Vision models

Vision models allow you to provide an image alongside your text query. Elements in this image can be referenced and its data extracted with normal methods like Model.extract() or Model.classify().

Example

The photo variable below references this image, but a local image file path could also be provided:

from sibila import Models

model = Models.create("openai:gpt-4o")

photo = "https://upload.wikimedia.org/wikipedia/commons/thumb/3/32/Hohenloher_Freilandmuseum_-_Baugruppe_Hohenloher_Dorf_-_Bauerngarten_-_Ansicht_von_Osten_im_Juni.jpg/640px-Hohenloher_Freilandmuseum_-_Baugruppe_Hohenloher_Dorf_-_Bauerngarten_-_Ansicht_von_Osten_im_Juni.jpg"

model.extract(list[str],
              ("Extract up to five of the most important elements in this photo.",
               photo))

Result

['House with red roof and beige walls',
 'Large tree with green leaves',
 'Garden with various plants and flowers',
 'Clear blue sky',
 'Wooden fence']

To pass an image location we can pass a tuple of (text,image_location) as in the example above. This tuple is a shortcut to create an Msg with the text prompt and the image location. See Threads and messages for more information.

Remote models#

At the time of writing (June 2024), the following remote vision models can be used in Sibila:

Provider	Models
OpenAI	gpt-4o
Anthropic	all models

Of these, the OpenAI model is currently the most capable one (with regards to images).

Local models#

Local models are supported via Llama.cpp and its Llava engine. This means that two models have to be loaded: the text model and a projector model. The two models are passed by separating the GGUF filenames with a "*". For example:

# note the * separating the two GGUF files:
name = "moondream2-text-model-f16.gguf*moondream2-mmproj-f16.gguf"

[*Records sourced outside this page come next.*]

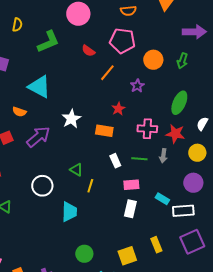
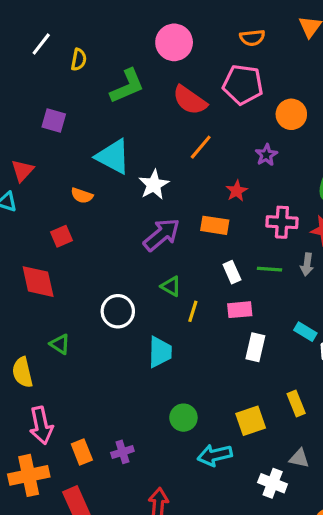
red semicircle: (88, 51) -> (190, 100), size x1.6
orange line: (107, 73) -> (201, 147), moved
white star: (71, 119) -> (154, 185), moved
purple arrow: (38, 137) -> (162, 235), moved
pink rectangle: (131, 185) -> (240, 310), moved

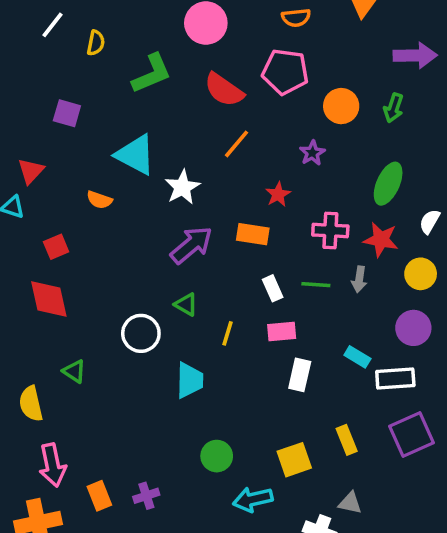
red square: (62, 236) -> (56, 247), moved
green triangle: (171, 286) -> (186, 304), moved

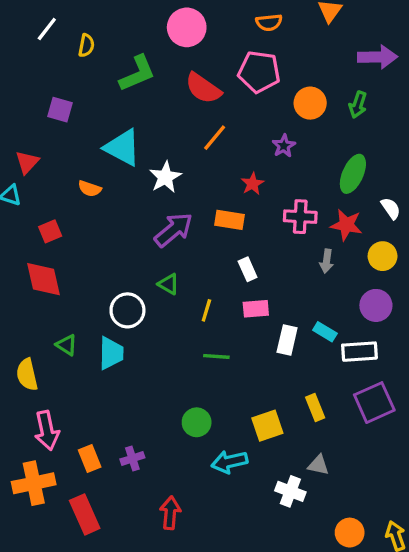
white semicircle: (430, 222) -> (391, 208), turned 115
green line: (316, 285) -> (216, 356), moved
white rectangle: (300, 375) -> (287, 340), moved
cyan trapezoid: (190, 380) -> (111, 353), moved

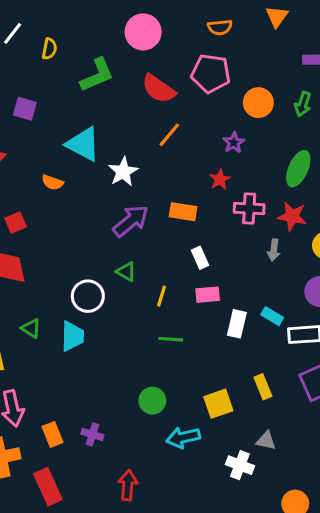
red star: (253, 184) -> (220, 179), moved
purple cross: (132, 458) -> (92, 434), turned 35

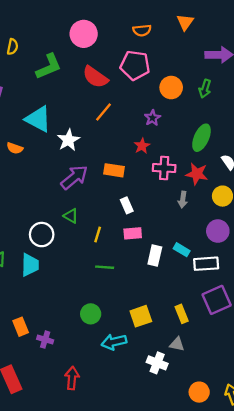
yellow rectangle: (263, 387) -> (182, 314), moved
orange rectangle: (52, 434) -> (21, 327), moved

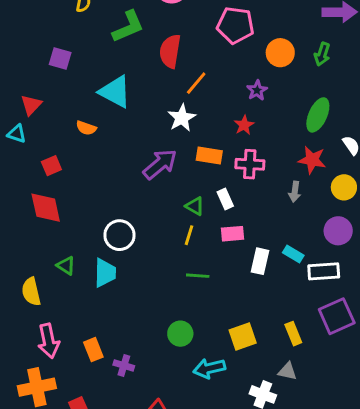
red semicircle: (95, 77) -> (170, 51), moved, turned 64
white star: (68, 140) -> (182, 118), moved
pink cross: (164, 168) -> (250, 164), moved
green triangle: (71, 216) -> (195, 206), moved

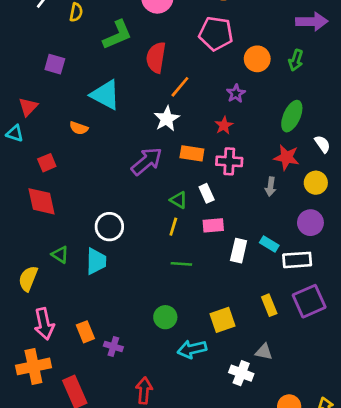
yellow semicircle: (31, 292) -> (28, 279), turned 35
yellow rectangle: (293, 334) -> (269, 305), moved

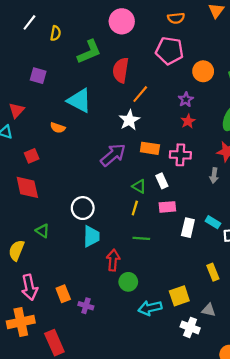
red star: (224, 125) -> (188, 121), moved
cyan trapezoid: (96, 261) -> (91, 236), moved
yellow square: (223, 320) -> (179, 296), moved
red arrow: (144, 390) -> (113, 260), moved

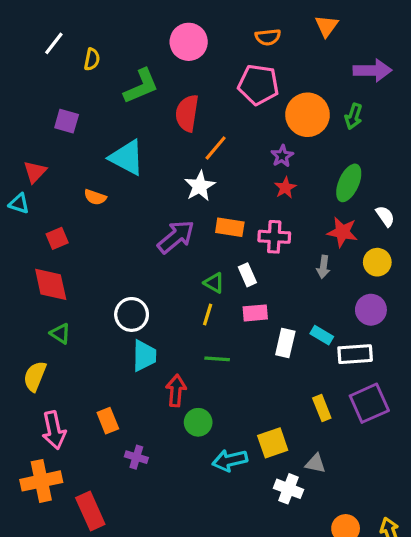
orange circle: (203, 71) -> (308, 115), size x1.4
green triangle: (43, 231) -> (60, 333), moved
orange rectangle: (63, 294) -> (108, 421), moved

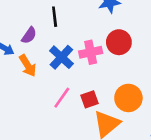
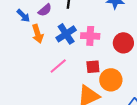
red circle: (119, 42) -> (123, 43), moved
red square: (90, 99) -> (93, 67), moved

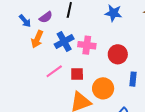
orange arrow: (38, 34) -> (37, 39), turned 36
red square: (93, 67) -> (77, 74), moved

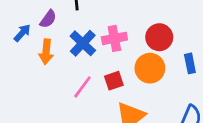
blue arrow: (25, 21) -> (22, 33), turned -80
orange circle: (103, 88) -> (150, 68), moved

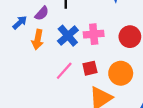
orange circle: (150, 68) -> (121, 73), moved

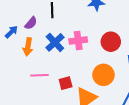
red square: (90, 68) -> (66, 83), moved
pink line: (64, 71) -> (39, 75), moved, turned 48

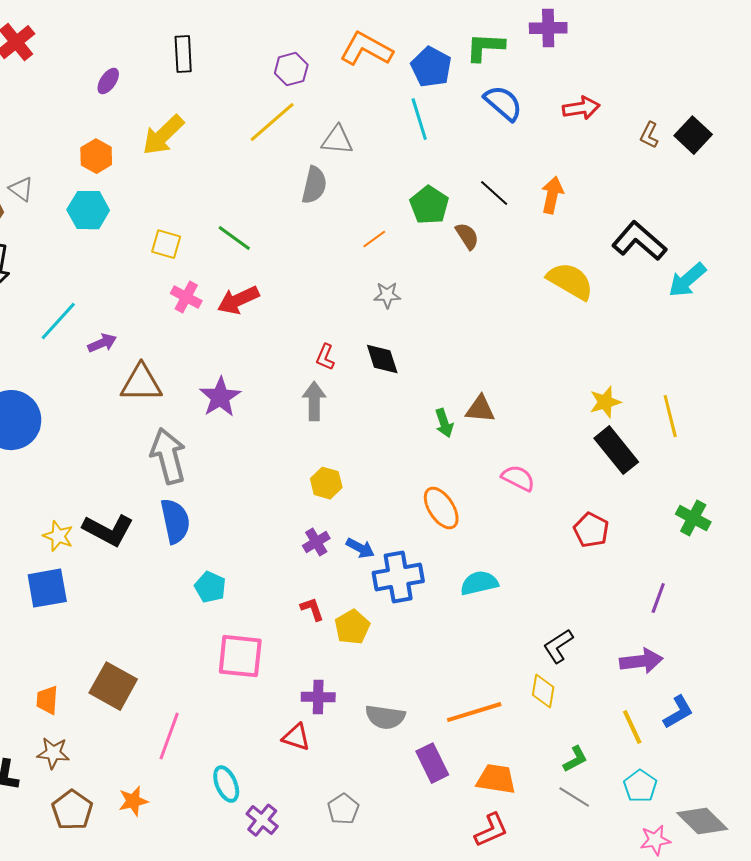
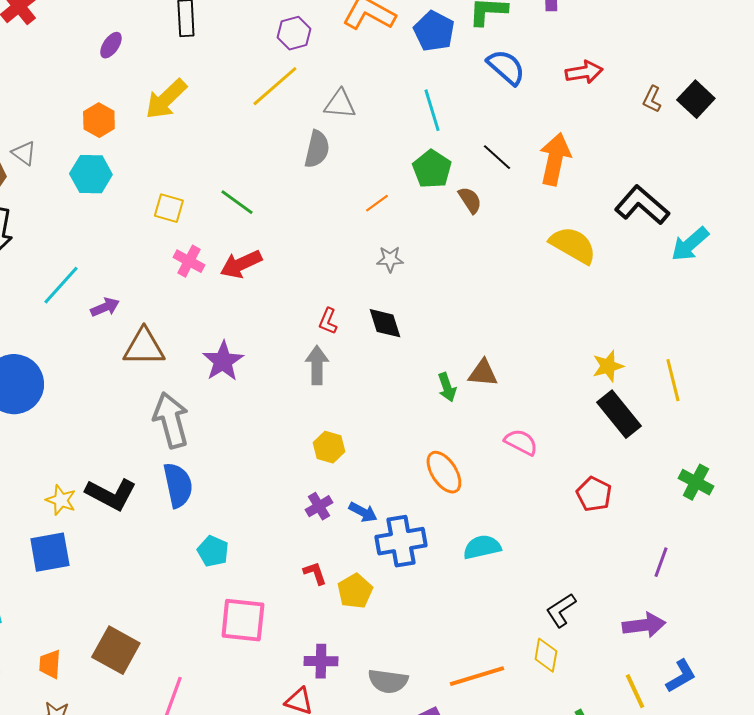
cyan line: (419, 119) -> (432, 110), moved
orange arrow: (552, 195) -> (555, 159), size x1.4

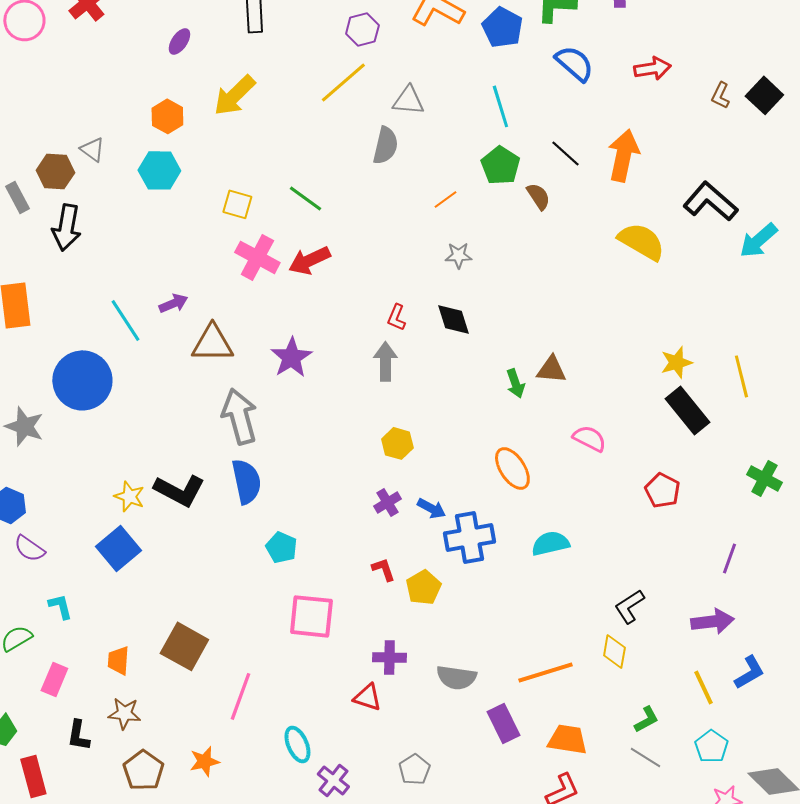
pink cross: (189, 261) -> (257, 257), size x1.4
cyan line: (61, 285) -> (125, 320), moved, turned -75
blue square: (50, 552) -> (118, 548), turned -30

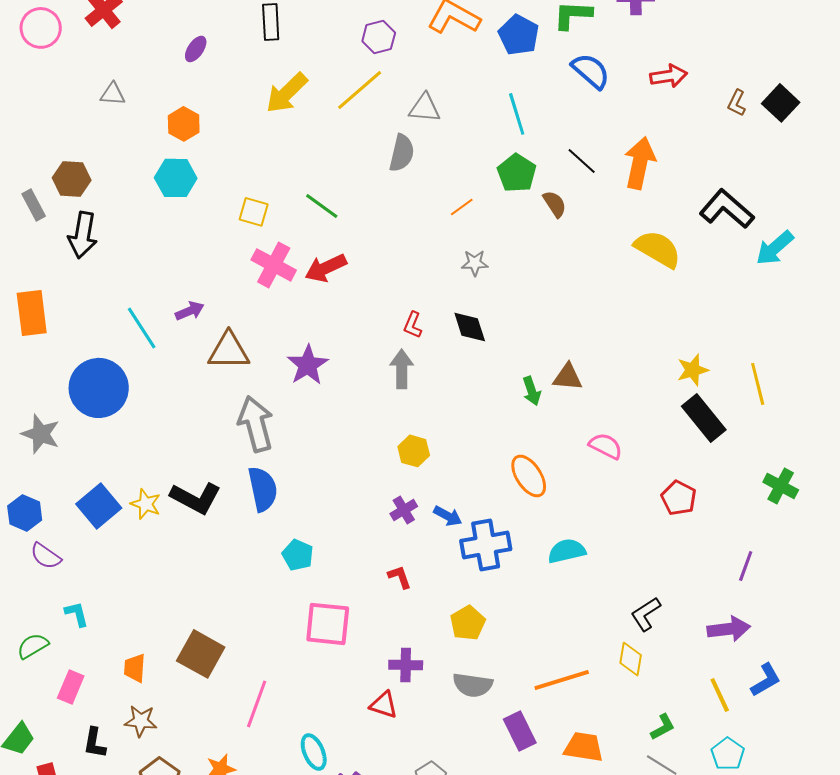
yellow arrow: (234, 95) -> (287, 93), moved
gray triangle: (92, 149) -> (113, 94), moved, turned -32
blue square: (118, 548) -> (99, 506), moved
yellow pentagon: (423, 587) -> (468, 623), moved

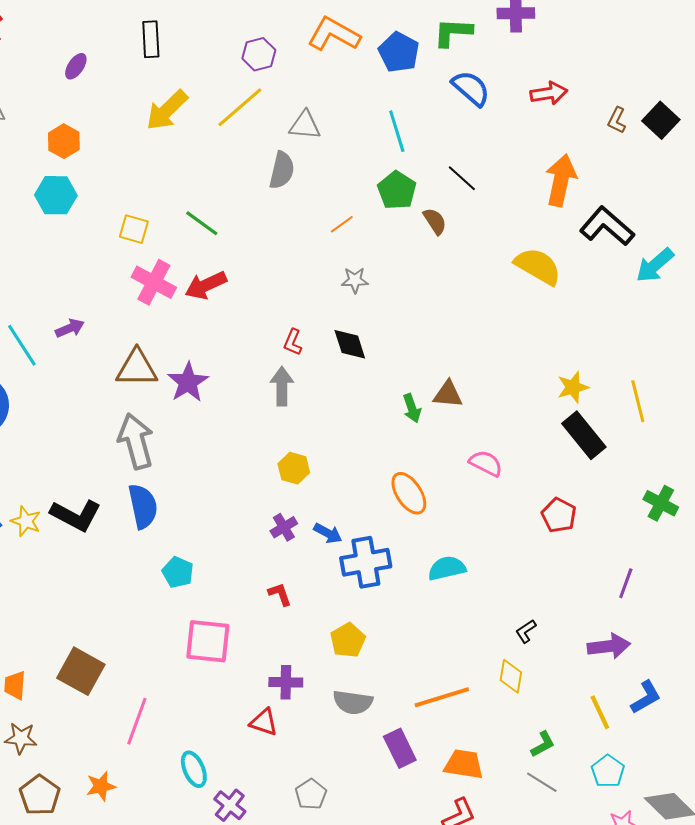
orange arrow: (640, 163) -> (561, 180), moved
brown triangle: (229, 351) -> (137, 368), moved
black L-shape: (646, 614) -> (526, 631), size x0.7

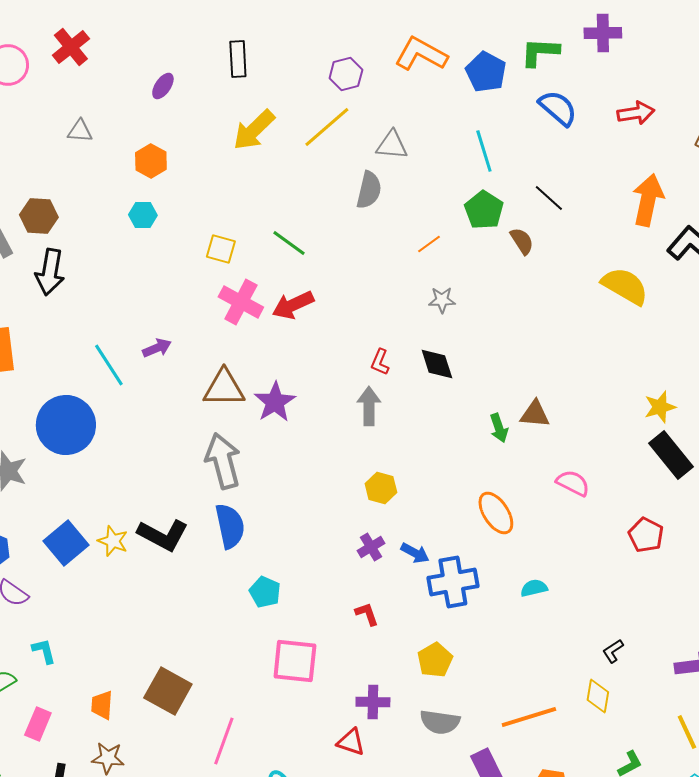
cyan hexagon: (56, 195) -> (143, 215), size x0.7
cyan semicircle: (447, 568) -> (534, 588), size x0.7

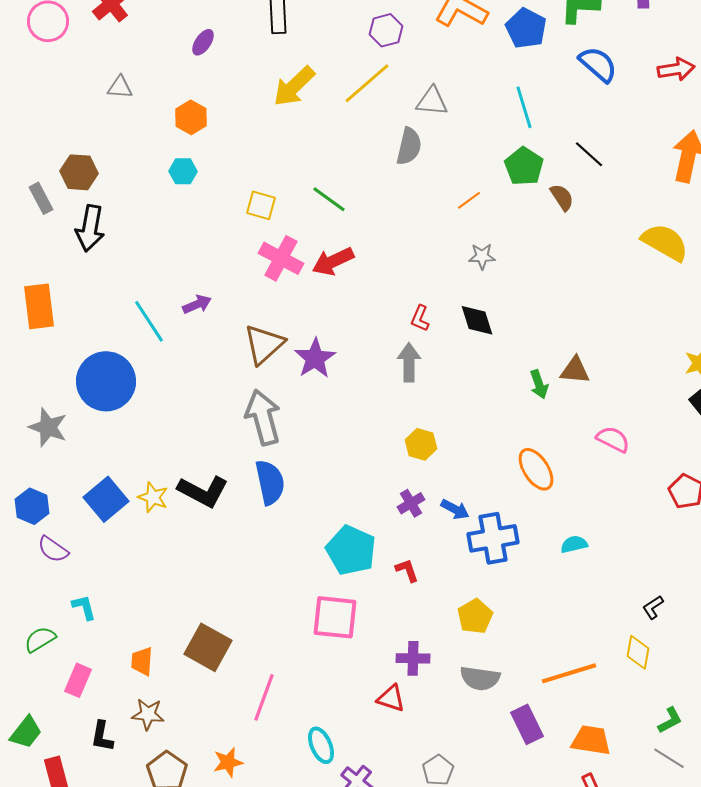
brown triangle: (224, 388) -> (264, 344), turned -42
cyan pentagon: (265, 592) -> (351, 550), moved, size x1.6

model = LlamaCppModel(name,
                      ctx_len=2048)

# or via Models.create()
model = Models.create("llamacpp:" + name, 
                      ctx_len=2048)

In the example above, the context length argument ctx_len is being set, because image inputs do consume tokens, so a larger context is a good idea.

A list of small (up to 8B params) open source models available on June 2024:

Model and HuggingFace link	GGUF filenames
Llava-v1.5	llava-v1.5-ggml-model-q4_k.gguf*llava-v1.5-mmproj-model-f16.gguf
Llava-v1.6 mistral	llava-v1.6-mistral-7b.Q4_K_M.gguf*llava-v1.6-mistral-mmproj-model-f16.gguf
Llava-v1.6 vicuna 7B	llava-v1.6-vicuna-7b.Q4_K_M.gguf*llava-v1.6-vicuna-mmproj-model-f16.gguf
Moondream2	moondream2-text-model-f16.gguf*moondream2-mmproj-f16.gguf
Llava-phi-3	llava-phi-3-mini-int4.gguf*llava-phi-3-mini-mmproj-f16.gguf
Llava-llama-3	llava-llama-3-8b-v1_1-int4.gguf*llava-llama-3-8b-v1_1-mmproj-f16.gguf
Llama3-vision	Meta-Llama-3-8B-Instruct-Q4_K_M.gguf*llama-3-vision-alpha-mmproj-f16.gguf

Some of the filenames might have been renamed from the original downloaded names to avoid name collisions.

At the current time, these small models are mostly only capable of description tasks. Some larger 34B variants are also available.